Een raar opera-jaar met drie jubilea: Wagner, Verdi en Britten. Met zeer verschillende gevolgen. Overvloedig veel Wagner bij de Nederlandse Opera, een enkele mooie opera van Britten, maar het leek wel een anti-Verdi-jaar: er was juist geen enkele nieuwe Verdi-première dit seizoen in de lage landen.
Richard Wagner is in 1813 geboren, Giuseppe Verdi ook, Benjamin Britten is van 1913. Begrijpelijk als er in het operaseizoen 2012/2013 iets extra's van deze componisten te horen is. Maar Verdi moest het dit hele seizoen doen met geen enkele nieuwe voorstelling en maar één reprise bij De Nederlandse Opera: de door Willy Decker prachtig strak en somber geregisseerde klassieker La Traviata. Pas in juni 2014 komt er een nieuwe Verdi bij DNO, maar dan ook een van zijn allermooiste: Falstaff, in een regie van Robert Carsen en met het Concertgebouw Orkest onder leiding van Daniele Gatti.
Benjamin Britten werd herdacht met twee voorstellingen. Opera Trionfo, gespecialiseerd in kleinschalig muziektheater, speelde het volstrekt onbekende Owen Wingrave, een oorspronkelijk voor televisie geschreven, antimilitaristische opera uit 1971 in een sobere regie van de jonge Floris Visser, die de leiding van het kleine gezelschap zal overnemen Het begeleidende Nieuw Ensemble werd gedirigeerd door Ed Spanjaard, die als dirigent dit seizoen op de meest uiteenlopende plekken optrad en de verschillendeorkestebntot optimale prestaties bracht.

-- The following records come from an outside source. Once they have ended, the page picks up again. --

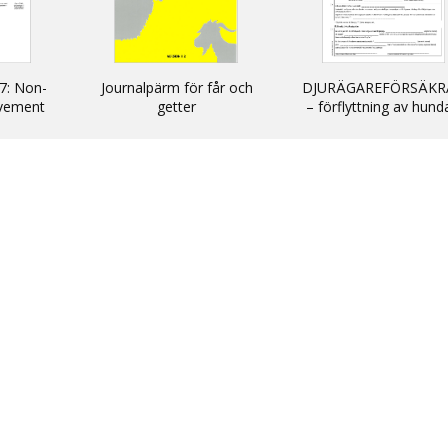
7: Non-
Journalpärm för får och
DJURÄGAREFÖRSÄKR
vement
getter
– förflyttning av hund
cats and
katter och illrar uta
kommersiellt syfte till
inom EU/ DECLARATIO
non-commercial
movement of dogs, c
and ferrets into and wi
the EU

De Nederlandse Opera nodigde de English National Opera in juli uit om drie voorstellingen te spelen van Brittens laatste werk, Death in Venice, een prachtige voorstelling, geregisseerd door Deborah Warner en gedirigeerd door Edward Gardner.

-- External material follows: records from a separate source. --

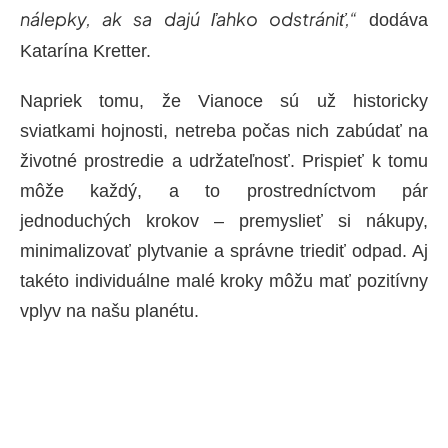
nálepky, ak sa dajú ľahko odstrániť,“
dodáva
Katarína Kretter.
Napriek tomu, že Vianoce sú už historicky
sviatkami hojnosti, netreba počas nich zabúdať na
životné prostredie a udržateľnosť. Prispieť k tomu
môže každý, a to prostredníctvom pár
jednoduchých krokov – premyslieť si nákupy,
minimalizovať plytvanie a správne triediť odpad. Aj
takéto individuálne malé kroky môžu mať pozitívny
vplyv na našu planétu.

Maar dan Richard Wagner! Wagner denderde het hele seizoen over de planken en kwam zelfs langs varen in een heuse rijnaak.

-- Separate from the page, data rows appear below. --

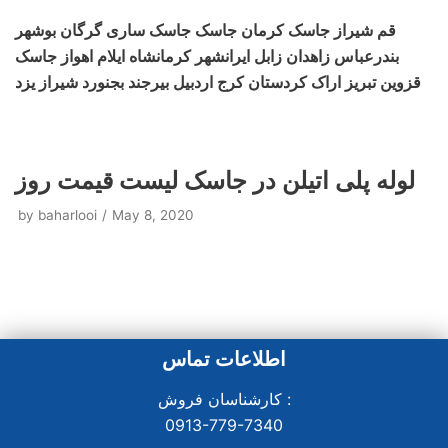
قم شیراز جاسک کرمان جاسک جاسک ساری گرگان بوشهر
بندرعباس زاهدان زابل ایرانشهر کرمانشاه ایلام اهواز جاسک
قزوین تبریز اراک کردستان کرج اردبیل بیرجند بجنورد شیراز یزد
لوله پلی اتیلن در جاسک لیست قیمت روز
by
baharlooi
May 8, 2020
اطلاعات تماس
کارشناسان فروش :
0913-779-7340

De Nederlandse Opera had het vorig seizoen al afgesloten met een niet geheel geslaagde Parsifal in regie van Pierre Audi. Dit seizoen kwam allereerst het grappige Ringetje terug, de Ring-bewerking voor kinderen van Lotte de Beer. Vervolgens de zoveelste reprise van Das Rheingold, het eerste deel van de Ring-cyclus, daarna Die Walküre, het tweede deel, allebei in de bejubelde regie van Pierre Audi. De vormgeving van de ruimte van kunstenaar George Tsypin, met het orkest op het podium, bleef adembenemend, maar de kostuums van goden en mensen ontwerp van de intussen overleden Eiko Ishioka bleken erg gedateerd (reuzen en dwergen waren nog altijd prachtig) en de personenregie deed nu wat stijf aan. De vergelijking drong zich op met de Ring van de veel kleinere Nationale Reisopera, die dit seizoen werd afgerond met Götterdämmerung. Regisseur Antony McDonald, die ook tekende voor decors en kostuums, wist in Enschede een Ring te scheppen op een menselijke maat, gezet in een dreigende jarendertigsfeer. Ed Spanjaard dirigeerde levendiger en lichter dan Hartmut Haenchen bij De Nederlandse Opera.
DNO had nog een klapper in voorraad: een nieuwe voorstelling van Wagners Die Meistersinger von Nürnberg, waar regisseur David Alden niet helemaal uit was gekomen, maar die uitstekend werd gedirigeerd door Marc Albrecht. De vuurpijl kwam enigszins sissend naar de grond, vooral omdat het Muziektheater zelfs bij de première lang niet uitverkocht was. Zijn ook de vurigste Wagner-fans een beetje moe geworden van al het Wagnergeweld, in de wetenschap dat de hele Ring-cyclus begin 2014 nog eens in zijn geheel terugkomt? Of beschouwen ze de Meistersinger niet als een echte Wagner-opera? Of beginnen de verhoogde toegangsprijzen zich te wreken?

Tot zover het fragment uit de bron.